The communication network 1 comprises a second radio network node 13 providing e.g. radio coverage over a geographical area, a second service area 9 or second cell, of a radio access technology (RAT), such as NR, LTE, Wi-Fi, WiMAX or similar. The second radio network node 13 may be a transmission and reception point, a computational server, a database, a server communicating with other servers, a server in a server park, a base station e.g. a network node such as a satellite, a Wireless Local Area Network (WLAN) access point or an Access Point Station (AP STA), an access node, an access controller, a radio base station such as a NodeB, an evolved Node B (eNB, eNodeB), a gNodeB (gNB), a base transceiver station, a baseband unit, an Access Point Base Station, a base station router, a transmission arrangement of a radio base station, a stand-alone access point or any other network unit or node depending e.g. on the radio access technology and terminology used. The second radio network node 12 may be referred to as a neighbouring node. The first and second network nodes may be part of a same logical node, or different nodes. Thus, the first radio network node may alternatively be denoted as first radio network function and the second radio network node may be denoted as second radio network function.

The communication network 1 comprises a network node 11 such as a central network node for handling data, i.e., detecting anomalies from one or more radio network nodes in the communication network. For example, the network node may be a computational server, a database, a server communicating with other servers, a server in a server park, or similar. The network node 11 may be a stand-alone server or a distributed node over one or more computational arrangements. The network node 11 may comprise a computational graph model such a neural network (NN) e.g., a deep neural network (DNN), for calculating characteristics of the RAN. The network node 11 may alternatively be denoted as central network function. Embodiments herein concern computational graph model training such as ML model training, for example. Thus, the computational graph model may be a machine learning (ML) model such as a NN e.g., a DNN or a convolutional neural network (CNN). The training may be performed in a centralized or decentralized manner.

Given a fixed time interval for the analysis, which fixed time may also be referred to as Reporting Output Period (ROP), root cause analysis (RCA) counters are able to measure the number of times that a certain event occurs, such as the number of handovers properly carried out, the number of allocations success for a particular transmission channel or the number of failure events as an example dropped-calls, the rate of accessibility to a particular services, type of modulation, signal strength, signal quality and so on.

Each RCA counter, usually, determines the amount or number of occurrences related to a single event, therefore they must be analysed and grouped together in order to build a useful Key Performance Indicator (KPI). As an example, if one is interested to monitor dropped calls one may consider, or take into account, several possible causes of failure such as radio interface, backbone, base station hardware, codes lub interface, and so on.

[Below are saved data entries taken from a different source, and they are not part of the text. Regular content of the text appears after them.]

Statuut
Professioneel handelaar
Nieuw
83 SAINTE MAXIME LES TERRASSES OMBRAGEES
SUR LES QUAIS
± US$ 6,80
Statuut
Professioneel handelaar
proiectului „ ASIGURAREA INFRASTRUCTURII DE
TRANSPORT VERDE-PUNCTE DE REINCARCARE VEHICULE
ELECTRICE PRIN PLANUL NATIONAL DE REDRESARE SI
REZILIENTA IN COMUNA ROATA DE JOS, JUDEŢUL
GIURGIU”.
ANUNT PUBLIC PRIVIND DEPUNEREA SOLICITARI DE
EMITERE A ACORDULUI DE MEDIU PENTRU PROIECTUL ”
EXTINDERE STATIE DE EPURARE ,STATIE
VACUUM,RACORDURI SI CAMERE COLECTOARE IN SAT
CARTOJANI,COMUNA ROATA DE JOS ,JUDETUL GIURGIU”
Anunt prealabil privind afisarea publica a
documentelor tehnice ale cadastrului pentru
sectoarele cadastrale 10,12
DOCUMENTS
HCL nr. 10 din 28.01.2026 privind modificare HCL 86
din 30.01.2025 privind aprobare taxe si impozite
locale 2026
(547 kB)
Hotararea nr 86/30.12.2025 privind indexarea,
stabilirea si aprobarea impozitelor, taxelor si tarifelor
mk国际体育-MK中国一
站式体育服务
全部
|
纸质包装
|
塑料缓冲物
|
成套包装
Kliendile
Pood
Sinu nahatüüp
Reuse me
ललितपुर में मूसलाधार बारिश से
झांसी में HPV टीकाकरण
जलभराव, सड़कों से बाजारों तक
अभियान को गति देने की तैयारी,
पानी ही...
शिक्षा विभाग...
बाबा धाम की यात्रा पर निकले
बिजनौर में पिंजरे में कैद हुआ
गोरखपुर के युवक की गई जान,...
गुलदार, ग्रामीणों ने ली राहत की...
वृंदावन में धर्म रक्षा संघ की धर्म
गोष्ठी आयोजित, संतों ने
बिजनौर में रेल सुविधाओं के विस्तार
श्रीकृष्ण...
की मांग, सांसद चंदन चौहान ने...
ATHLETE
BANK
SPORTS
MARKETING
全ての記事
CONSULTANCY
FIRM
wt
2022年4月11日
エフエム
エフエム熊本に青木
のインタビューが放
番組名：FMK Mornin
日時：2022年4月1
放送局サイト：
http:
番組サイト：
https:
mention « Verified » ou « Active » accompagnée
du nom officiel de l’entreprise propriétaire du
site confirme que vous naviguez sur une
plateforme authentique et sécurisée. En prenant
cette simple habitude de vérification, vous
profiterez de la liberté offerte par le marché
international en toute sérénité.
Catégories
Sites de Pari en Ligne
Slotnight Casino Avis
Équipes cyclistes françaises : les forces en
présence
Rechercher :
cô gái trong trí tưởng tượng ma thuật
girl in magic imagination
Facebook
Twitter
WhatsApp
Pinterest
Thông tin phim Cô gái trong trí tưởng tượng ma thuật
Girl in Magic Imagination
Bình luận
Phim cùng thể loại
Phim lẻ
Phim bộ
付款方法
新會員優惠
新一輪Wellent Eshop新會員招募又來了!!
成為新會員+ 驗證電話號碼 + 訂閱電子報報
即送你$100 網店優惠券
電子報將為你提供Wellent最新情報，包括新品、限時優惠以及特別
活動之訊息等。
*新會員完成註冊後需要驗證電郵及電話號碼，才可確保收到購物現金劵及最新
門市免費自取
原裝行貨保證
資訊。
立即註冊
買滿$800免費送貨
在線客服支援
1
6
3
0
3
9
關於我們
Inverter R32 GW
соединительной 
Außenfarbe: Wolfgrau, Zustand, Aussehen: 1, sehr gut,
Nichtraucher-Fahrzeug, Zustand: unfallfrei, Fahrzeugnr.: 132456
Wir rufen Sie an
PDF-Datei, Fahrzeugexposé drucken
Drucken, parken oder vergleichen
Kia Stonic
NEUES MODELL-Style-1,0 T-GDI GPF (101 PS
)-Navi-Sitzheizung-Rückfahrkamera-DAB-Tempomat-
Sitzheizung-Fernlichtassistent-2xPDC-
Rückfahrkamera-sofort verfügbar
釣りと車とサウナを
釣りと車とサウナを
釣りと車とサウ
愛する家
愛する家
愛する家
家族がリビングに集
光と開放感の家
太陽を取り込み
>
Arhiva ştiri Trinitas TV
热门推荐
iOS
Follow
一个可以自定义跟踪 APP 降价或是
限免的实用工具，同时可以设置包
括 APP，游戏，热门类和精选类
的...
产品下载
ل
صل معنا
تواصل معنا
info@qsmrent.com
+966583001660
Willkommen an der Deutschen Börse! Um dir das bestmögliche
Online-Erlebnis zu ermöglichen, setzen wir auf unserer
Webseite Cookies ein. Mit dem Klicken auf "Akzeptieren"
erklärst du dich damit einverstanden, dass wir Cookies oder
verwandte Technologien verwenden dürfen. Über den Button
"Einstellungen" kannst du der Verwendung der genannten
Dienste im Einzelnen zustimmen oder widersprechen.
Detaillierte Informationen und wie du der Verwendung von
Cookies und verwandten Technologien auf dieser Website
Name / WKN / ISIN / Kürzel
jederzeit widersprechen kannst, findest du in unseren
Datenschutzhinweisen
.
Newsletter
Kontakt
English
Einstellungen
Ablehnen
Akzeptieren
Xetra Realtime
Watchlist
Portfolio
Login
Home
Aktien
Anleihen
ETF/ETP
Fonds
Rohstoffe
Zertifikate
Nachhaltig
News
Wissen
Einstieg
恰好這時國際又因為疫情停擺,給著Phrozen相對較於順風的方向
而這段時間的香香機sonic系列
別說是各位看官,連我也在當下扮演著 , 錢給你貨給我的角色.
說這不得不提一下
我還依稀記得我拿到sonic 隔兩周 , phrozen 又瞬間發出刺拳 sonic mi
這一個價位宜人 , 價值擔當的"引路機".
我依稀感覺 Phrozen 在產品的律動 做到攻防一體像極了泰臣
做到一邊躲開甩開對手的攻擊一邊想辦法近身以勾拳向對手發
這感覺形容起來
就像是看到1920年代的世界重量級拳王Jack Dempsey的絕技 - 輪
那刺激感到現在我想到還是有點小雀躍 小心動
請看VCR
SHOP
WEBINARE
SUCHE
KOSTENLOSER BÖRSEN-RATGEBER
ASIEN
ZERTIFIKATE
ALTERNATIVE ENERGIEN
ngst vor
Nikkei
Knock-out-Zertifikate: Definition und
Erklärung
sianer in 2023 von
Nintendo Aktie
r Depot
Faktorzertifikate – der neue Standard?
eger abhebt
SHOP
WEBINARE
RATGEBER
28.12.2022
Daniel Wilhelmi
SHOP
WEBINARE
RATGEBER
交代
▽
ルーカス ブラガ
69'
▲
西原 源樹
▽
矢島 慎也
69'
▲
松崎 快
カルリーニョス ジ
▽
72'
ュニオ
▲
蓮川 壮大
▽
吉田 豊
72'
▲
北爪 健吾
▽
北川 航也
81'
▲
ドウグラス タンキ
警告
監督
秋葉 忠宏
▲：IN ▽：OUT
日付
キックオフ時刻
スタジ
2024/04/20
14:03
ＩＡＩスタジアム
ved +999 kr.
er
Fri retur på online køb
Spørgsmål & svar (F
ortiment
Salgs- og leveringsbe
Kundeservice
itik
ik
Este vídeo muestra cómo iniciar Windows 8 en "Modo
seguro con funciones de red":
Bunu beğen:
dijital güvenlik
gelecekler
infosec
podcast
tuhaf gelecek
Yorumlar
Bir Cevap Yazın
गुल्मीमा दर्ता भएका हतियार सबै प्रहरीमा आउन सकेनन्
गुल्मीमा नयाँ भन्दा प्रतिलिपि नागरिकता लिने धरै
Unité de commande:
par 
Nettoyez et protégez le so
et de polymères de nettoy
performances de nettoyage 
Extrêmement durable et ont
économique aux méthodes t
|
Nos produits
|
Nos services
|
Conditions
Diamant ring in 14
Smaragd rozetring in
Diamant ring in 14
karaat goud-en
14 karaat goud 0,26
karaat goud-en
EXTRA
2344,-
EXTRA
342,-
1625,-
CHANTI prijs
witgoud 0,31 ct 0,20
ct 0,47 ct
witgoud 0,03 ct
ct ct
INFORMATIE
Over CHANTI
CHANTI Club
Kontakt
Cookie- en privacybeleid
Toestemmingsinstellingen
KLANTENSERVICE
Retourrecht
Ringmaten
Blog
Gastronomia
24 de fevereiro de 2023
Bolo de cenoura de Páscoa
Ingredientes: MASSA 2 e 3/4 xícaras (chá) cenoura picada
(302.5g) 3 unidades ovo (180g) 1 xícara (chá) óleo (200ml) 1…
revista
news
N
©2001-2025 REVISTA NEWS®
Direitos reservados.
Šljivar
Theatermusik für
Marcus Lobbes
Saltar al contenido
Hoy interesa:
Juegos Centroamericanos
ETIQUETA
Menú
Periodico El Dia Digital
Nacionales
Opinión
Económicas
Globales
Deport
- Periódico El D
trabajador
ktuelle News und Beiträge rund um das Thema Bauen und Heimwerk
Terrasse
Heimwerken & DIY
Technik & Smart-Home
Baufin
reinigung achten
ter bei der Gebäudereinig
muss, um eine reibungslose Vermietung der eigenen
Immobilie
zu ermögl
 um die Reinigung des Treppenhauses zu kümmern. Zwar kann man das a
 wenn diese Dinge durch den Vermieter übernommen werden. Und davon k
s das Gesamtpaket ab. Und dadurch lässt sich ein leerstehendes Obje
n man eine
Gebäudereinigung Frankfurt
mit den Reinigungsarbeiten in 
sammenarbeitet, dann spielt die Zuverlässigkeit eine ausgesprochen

It is herein proposed a computational graph model training method, for example, for RAN managing use cases taking the prediction of the KPIs into account. KPIs are used to identify the existence of problems in a network, these KPIs have no indication of specificity about the problem when seen.

As telecom networks are high-dimensional, it becomes imperative to support massive numbers of coexisting network attributes and to provide an interpretable and explainable Artificial Intelligence (XAI) anomaly detection system. Most state-of-the-art techniques tackle the problem of detecting network anomalies with high precision, but the models don’t provide an interpretable solution. This makes it hard for operators to adopt the given solutions. Embodiments herein tackle one or more of these problems by providing a multivariate anomaly classifier and/or a multivariate sequential anomaly classifier. The proposed workflow model improves model interpretability by designing an end-to-end data driven Artificial Intelligence (Al)-based framework which includes in some embodiments a Machine to Machine (M2M) Feedback loop. The incorporation of the feedback loop deals with the problem of high false positives in the unsupervised trained model making it more robust.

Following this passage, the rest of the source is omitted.